A hash function is an algorithm that maps data of variable length to data of fixed length. The values returned by hash functions are called hash values, hash codes, hash sums, check sums or simply hashes.

Java hashcode() method does the same, but there are some other points to be considered while studying hashcodes.

  1. Hashcodes are typically used to enhance the performance of large collections of data.
  2. Collections such as HashSet and HashMap use the hashcode of an object to determine how exactly an object should be stored in the collection.
  3. When an object is to be searched from collections that use hashcodes, object’s hashcode is calculated first and with the help of it, object is retrieved.

Let us first understand what exactly are hashcodes. Consider the scenario in which we want to store multiple strings in a collection, say we are storing it in HashSet.

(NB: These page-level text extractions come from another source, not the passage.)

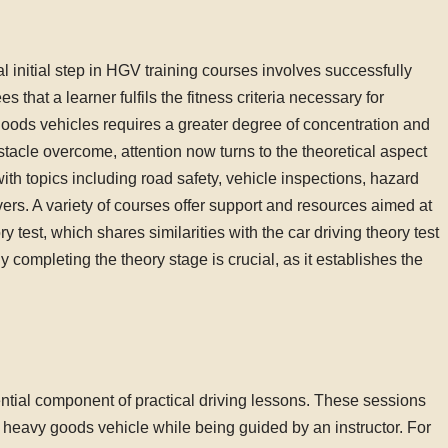
ial initial step in HGV training courses involves successfully
that a learner fulfils the fitness criteria necessary for
goods vehicles requires a greater degree of concentration and
bstacle overcome, attention now turns to the theoretical aspect
ith topics including road safety, vehicle inspections, hazard
vers. A variety of courses offer support and resources aimed at
ry test, which shares similarities with the car driving theory test
 completing the theory stage is crucial, as it establishes the
ential component of practical driving lessons. These sessions
a heavy goods vehicle while being guided by an instructor. For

  • We will number all the letters from 1 to 26 i.e a = 1, b = 2, c = 3 and so on till z = 26.
  • Our hash function is such that it returns the sum of the value of string

e.g. Say we have three names, dave, matt and vade. We will calculate the hashcodes of these two names using our hash function.

For dave,  d=4, a = 1, v = 22 and e = 5 so dave = 4 + 1 + 22 + 5 = 32.

For matt,  m  = 13, a = 1,  t = 20 and t = 20 so matt = 13 + 1 + 20 + 20 = 54.

For vade, v =22, a = 1, d = 4 and e = 5 so vade = 22 + 1 + 4 + 5 = 32.

Now consider another name is added to our set, this time same one e.g. dave again. Now there are two equals names in our collection. For this newly added,

For dave,  d=4, a = 1, v = 22 and e = 5 so dave = 4 + 1 + 22 + 5 = 32.

Simply consider these hashcodes are groups and these names are group members. A group member is selected for the group based on some criteria, in this case, it is the hashcode number. There are two hashcode numbers here, i.e. 32 and 54 so we have two groups. Three members vade, dave and dave will go to the 32 group and matt will go to 54 group.

Now when we want to find an object in the collection, say we want to find matt. So search for the object will be based on hashcode. Simply hashcode is calculated, for matt it is 54 so all the collection objects need not be compared at all because their hashcodes are different. matt will be retrieved directly.

Now when we want to search for dave, hashcode will be calculated, i.e. 32. Now there are total 3 names with the same hashcode, now the names need to pass equality test for it. dave is compared with vade, but no match because even if the hashcode is same, the value is different. Again, dave is compared with dave. Oh yes, the name is same now and this will return true for object equality.

  • From this we can conclude that retrieval and storing of objects is efficient when hashcodes are used.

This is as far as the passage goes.